The Hoverhome and Hover Farmstead, at 1303-1309 Hover Rd. in Longmont, Colorado, are the remains of a historic farmstead. The current 4.3 acre site was listed on the National Register of Historic Places in 1999.

A farmstead house built in 1893 is included, and also a Tudor Revival house, the "Hoverhome" or Hover Mansion, which was built in 1913–14. The latter was designed by Denver architects Robert S. Roeschlaub and Frank S. Roeschlaub. The site also includes agricultural buildings dating from c.1902 to c.1910, developed after Charles Hover purchased the property in 1902. These are among five more contributing buildings, seven contributing structures, and two contributing sites covered in the listing.

Charles Lewis Hover had the Hoverhome built in 1913-1914 for himself, his wife Katherine, and their adopted daughter Beatrice; their family is the only family to have lived in the home. It is a 1.5-story, 6,000 sqft, brick, east-facing building. The mansion has an irregular plan about 65x30 ft in dimension, and includes a porte-cochere. The mansion is trimmed by terra cotta.

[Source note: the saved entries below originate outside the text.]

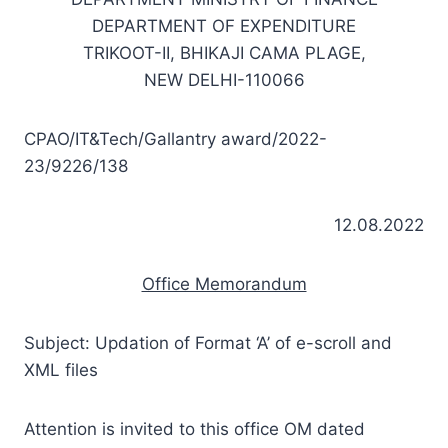
DEPARTMENT OF EXPENDITURE
TRIKOOT-II, BHIKAJI CAMA PLAGE,
NEW DELHI-110066
CPAO/IT&Tech/Gallantry award/2022-
23/9226/138
12.08.2022
Office Memorandum
Subject: Updation of Format ‘A’ of e-scroll and
XML files
Attention is invited to this office OM dated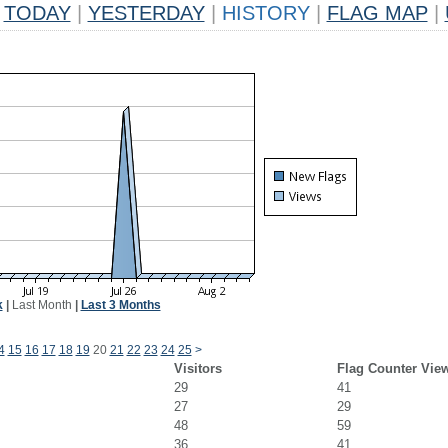
TODAY
|
YESTERDAY
|
HISTORY
|
FLAG MAP
|
k
|
Last Month
|
Last 3 Months
4
15
16
17
18
19
20
21
22
23
24
25
>
Visitors
Flag Counter Vie
29
41
27
29
48
59
36
41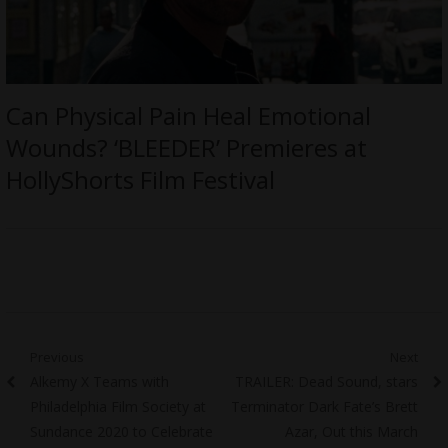
Can Physical Pain Heal Emotional
Wounds? ‘BLEEDER’ Premieres at
HollyShorts Film Festival
Post
Previous
Next
Previous
Next
Alkemy X Teams with
TRAILER: Dead Sound, stars
navigation
post:
post:
Philadelphia Film Society at
Terminator Dark Fate’s Brett
Sundance 2020 to Celebrate
Azar, Out this March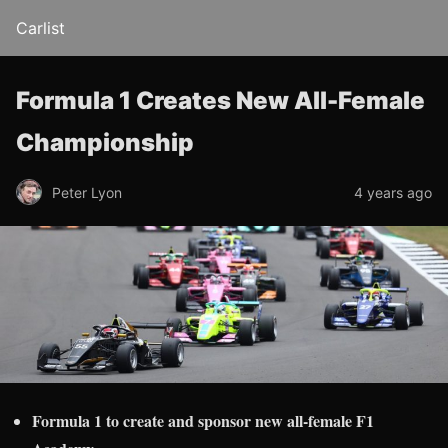
Carlist
Formula 1 Creates New All-Female
Championship
Peter Lyon
4 years ago
Formula 1 to create and sponsor new all-female F1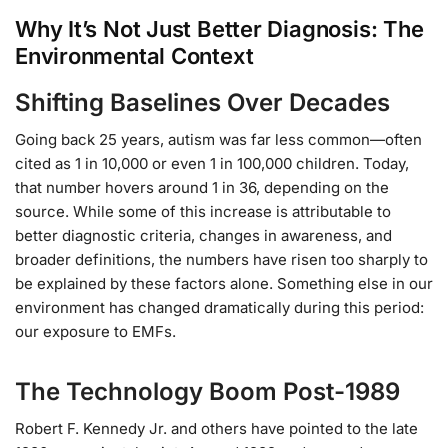
Why It’s Not Just Better Diagnosis: The
Environmental Context
Shifting Baselines Over Decades
Going back 25 years, autism was far less common—often
cited as 1 in 10,000 or even 1 in 100,000 children. Today,
that number hovers around 1 in 36, depending on the
source. While some of this increase is attributable to
better diagnostic criteria, changes in awareness, and
broader definitions, the numbers have risen too sharply to
be explained by these factors alone. Something else in our
environment has changed dramatically during this period:
our exposure to EMFs.
The Technology Boom Post-1989
Robert F. Kennedy Jr. and others have pointed to the late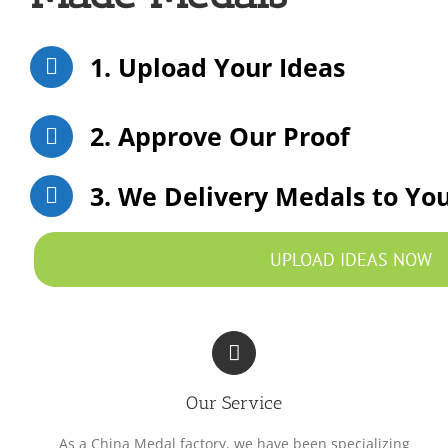
1. Upload Your Ideas
2. Approve Our Proof
3. We Delivery Medals to Yo
UPLOAD IDEAS NOW
Our Service
As a China Medal factory, we have been specializing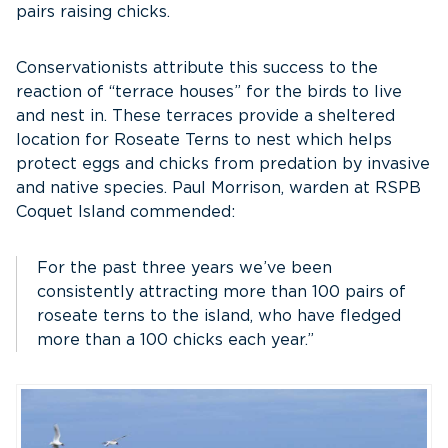
pairs raising chicks.
Conservationists attribute this success to the
reaction of “terrace houses” for the birds to live
and nest in. These terraces provide a sheltered
location for Roseate Terns to nest which helps
protect eggs and chicks from predation by invasive
and native species. Paul Morrison, warden at RSPB
Coquet Island commended:
For the past three years we’ve been
consistently attracting more than 100 pairs of
roseate terns to the island, who have fledged
more than a 100 chicks each year.”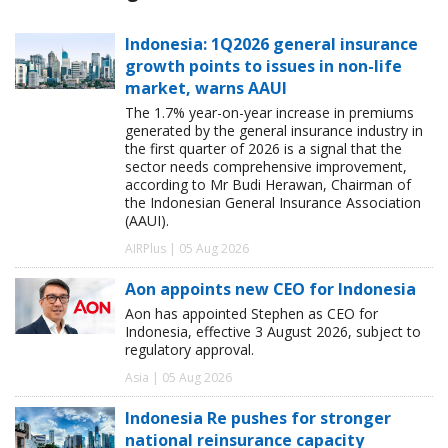
Indonesia: 1Q2026 general insurance
growth points to issues in non-life
market, warns AAUI
The 1.7% year-on-year increase in premiums
generated by the general insurance industry in
the first quarter of 2026 is a signal that the
sector needs comprehensive improvement,
according to Mr Budi Herawan, Chairman of
the Indonesian General Insurance Association
(AAUI).
AIRPlus | 05 Aug 2026
Aon appoints new CEO for Indonesia
Aon has appointed Stephen as CEO for
Indonesia, effective 3 August 2026, subject to
regulatory approval.
Asia | 05 Aug 2026
Indonesia Re pushes for stronger
national reinsurance capacity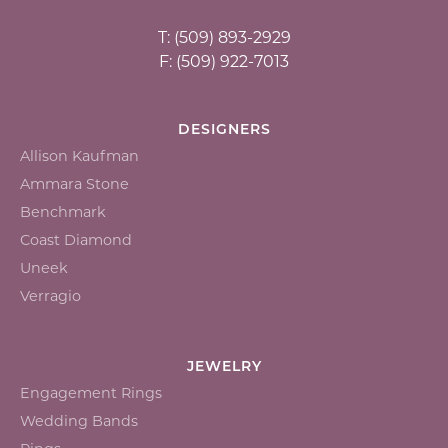
T: (509) 893-2929
F: (509) 922-7013
DESIGNERS
Allison Kaufman
Ammara Stone
Benchmark
Coast Diamond
Uneek
Verragio
JEWELRY
Engagement Rings
Wedding Bands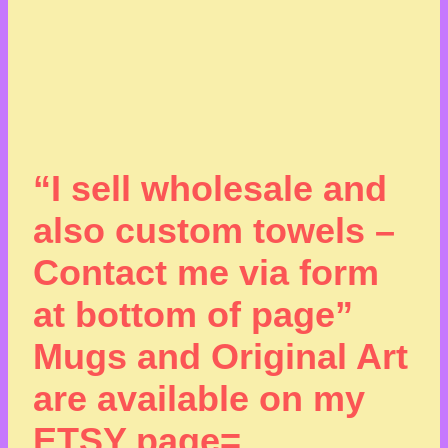
“I sell wholesale and
also custom towels –
Contact me via form
at bottom of page”
Mugs and Original Art
are available on my
ETSY page=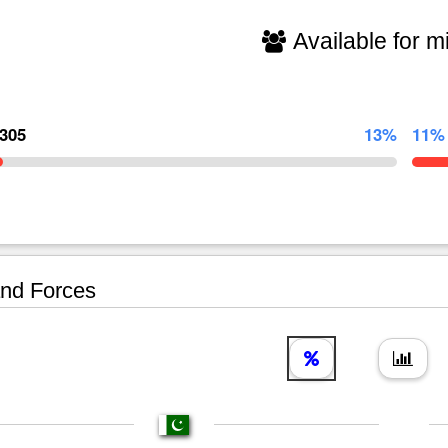
Available for mi
,305
13%
11%
nd Forces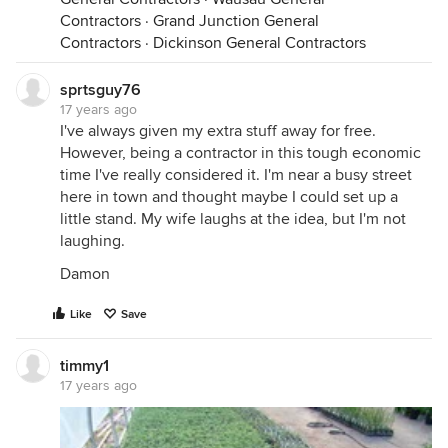
Contractors
·
Grand Junction General
Contractors
·
Dickinson General Contractors
sprtsguy76
17 years ago
I've always given my extra stuff away for free.
However, being a contractor in this tough economic
time I've really considered it. I'm near a busy street
here in town and thought maybe I could set up a
little stand. My wife laughs at the idea, but I'm not
laughing.
Damon
Like
Save
timmy1
17 years ago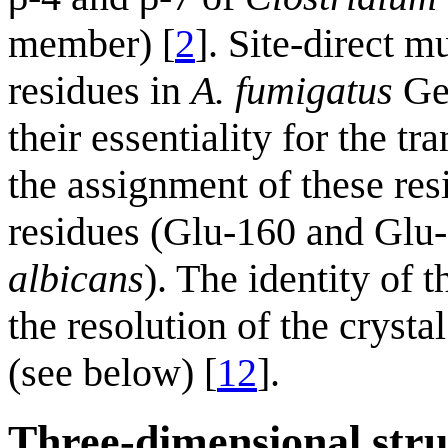
member) [
2
]. Site-direct 
residues in
A. fumigatus
Ge
their essentiality for the tr
the assignment of these res
residues (Glu-160 and Glu-
albicans
). The identity of 
the resolution of the crysta
(see below) [
12
].
Three-dimensional stru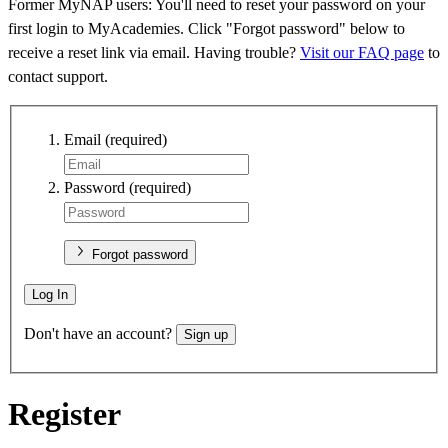
Former MyNAP users: You'll need to reset your password on your
first login to MyAcademies. Click "Forgot password" below to
receive a reset link via email. Having trouble?
Visit our FAQ page
to
contact support.
Email
(required)
Password
(required)
Forgot password
Log In
Don't have an account?
Sign up
Register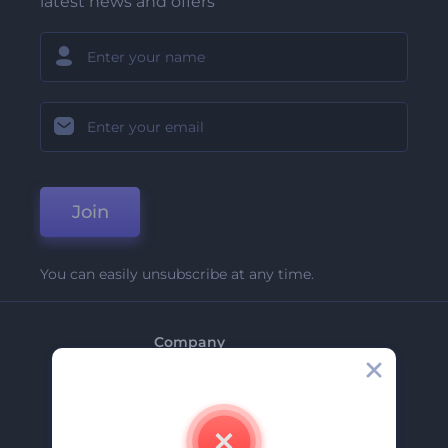
latest news and offers
Join
You can easily unsubscribe at any time.
Company
About Us
Contact Us
Careers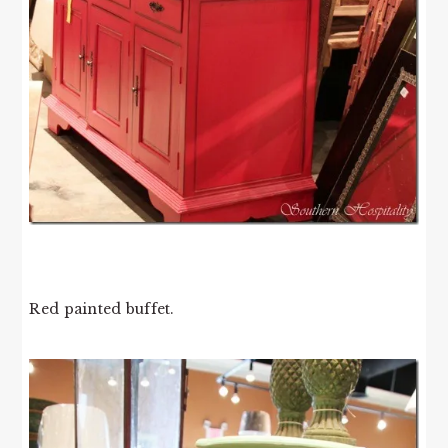
Red painted buffet.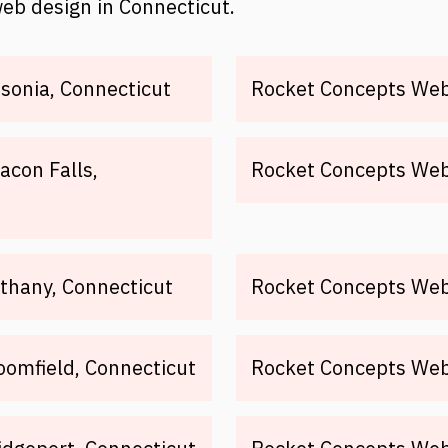
web design in Connecticut.
sonia, Connecticut
Rocket Concepts Web 
acon Falls,
Rocket Concepts Web 
thany, Connecticut
Rocket Concepts Web 
oomfield, Connecticut
Rocket Concepts Web 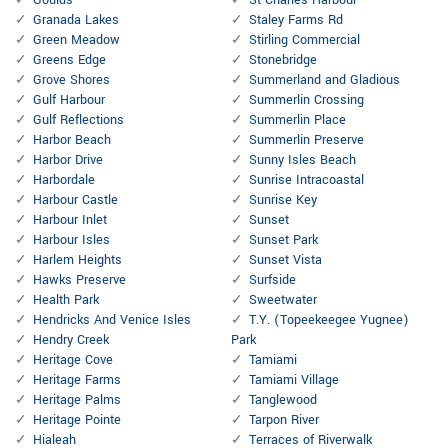
Goulds
St Charles Harbour
Granada Lakes
Staley Farms Rd
Green Meadow
Stirling Commercial
Greens Edge
Stonebridge
Grove Shores
Summerland and Gladious
Gulf Harbour
Summerlin Crossing
Gulf Reflections
Summerlin Place
Harbor Beach
Summerlin Preserve
Harbor Drive
Sunny Isles Beach
Harbordale
Sunrise Intracoastal
Harbour Castle
Sunrise Key
Harbour Inlet
Sunset
Harbour Isles
Sunset Park
Harlem Heights
Sunset Vista
Hawks Preserve
Surfside
Health Park
Sweetwater
Hendricks And Venice Isles
T.Y. (Topeekeegee Yugnee)
Hendry Creek
Park
Heritage Cove
Tamiami
Heritage Farms
Tamiami Village
Heritage Palms
Tanglewood
Heritage Pointe
Tarpon River
Hialeah
Terraces of Riverwalk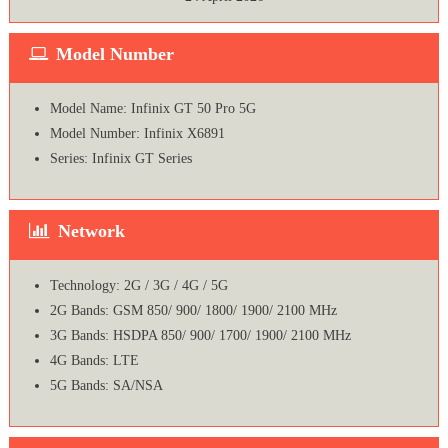
Model Number
Model Name: Infinix GT 50 Pro 5G
Model Number: Infinix X6891
Series: Infinix GT Series
Network
Technology: 2G / 3G / 4G / 5G
2G Bands: GSM 850/ 900/ 1800/ 1900/ 2100 MHz
3G Bands: HSDPA 850/ 900/ 1700/ 1900/ 2100 MHz
4G Bands: LTE
5G Bands: SA/NSA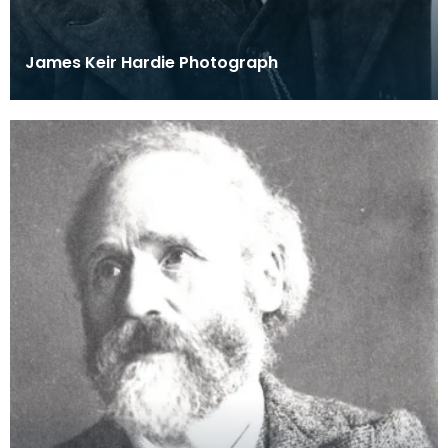
James Keir Hardie Photograph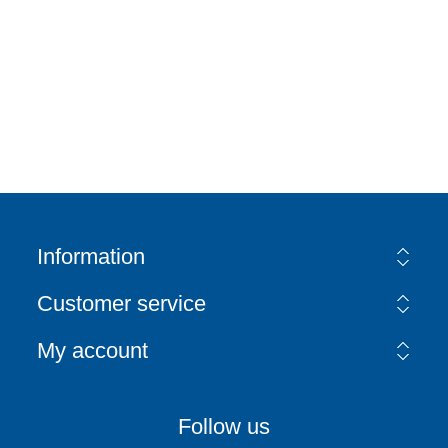
Information
Customer service
My account
Follow us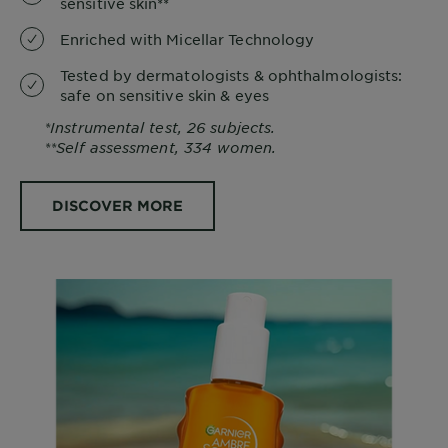
sensitive skin**
Enriched with Micellar Technology
Tested by dermatologists & ophthalmologists:
safe on sensitive skin & eyes
*Instrumental test, 26 subjects.
**Self assessment, 334 women.
DISCOVER MORE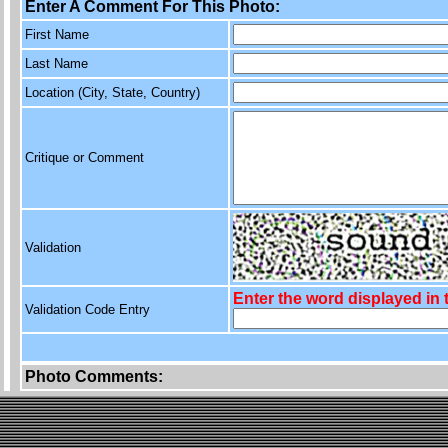
Enter A Comment For This Photo:
First Name
Last Name
Location (City, State, Country)
Critique or Comment
Validation
Enter the word displayed in
Validation Code Entry
Photo Comments: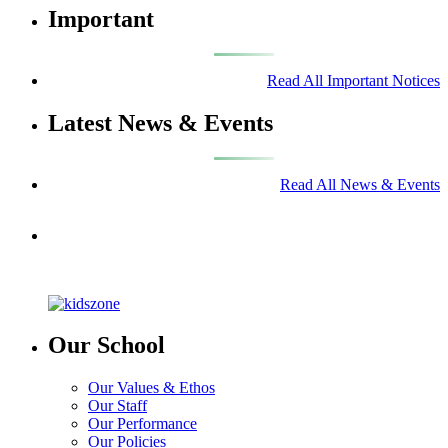
Important
Read All Important Notices
Latest News & Events
Read All News & Events
Our School
Our Values & Ethos
Our Staff
Our Performance
Our Policies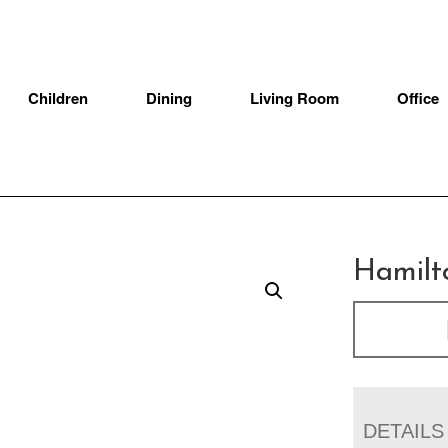
Children
Dining
Living Room
Office
Hamilt
DETAILS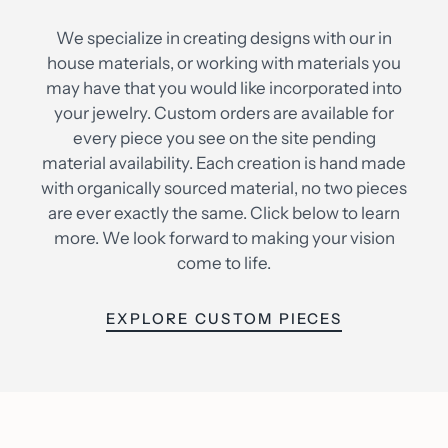
We specialize in creating designs with our in
house materials, or working with materials you
may have that you would like incorporated into
your jewelry. Custom orders are available for
every piece you see on the site pending
material availability. Each creation is hand made
with organically sourced material, no two pieces
are ever exactly the same. Click below to learn
more. We look forward to making your vision
come to life.
EXPLORE CUSTOM PIECES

The property includes a formal garden site developed by Katherine Hover and Beatrice Hover. Along the northern boundary was an irrigation ditch along which numerous irises grew, since abandoned and filled in, but in 1999 there were plans to re-establish the historic iris border. The eastern boundary had a "flourishing hedge" of Rosa 'Harison's Yellow' roses, a variety which was spread along the Oregon Trail and in scattered western homesteads in the late 1800s. The yellow rose hedge was removed in the 1980s when Hover Road was widened, but in 1999 it was being re-established along a chain link fence line.

The Hoverhome portion also includes a garden house/tool shed building and a garage building, and a stone grill. The farmhouse portion also includes a barn, a farm garage, and a mill/grain elevator. The contributing structures of the farmstead are:
- a creamery, a 10x10 ft brick structure with a steep pyramidal roof,
- a wood and coal shed, a 10x14 ft wood-frame structure with board and batten siding,
- a chicken house with a cedar-shingled roof,
- two round metal grain silos, relocated in 1996 from just north of the listed area so that they would not be demolished,
- a stock watering trough, which is a concrete bowl in shape, relocated from west of the mill/elevator.

The mansion was designated a Longmont Designated Landmark in 1977 as "Hover Home".

When listed, the property was owned by the St. Vrain Historical Society, which had been aided by grants from Colorado's State Historical Fund, and it was operated as an events venue.

The property was deemed significant for its agricultural association, for its association with Charles Hover, and for the architecture of the Hoverhome and of the farmstead buildings.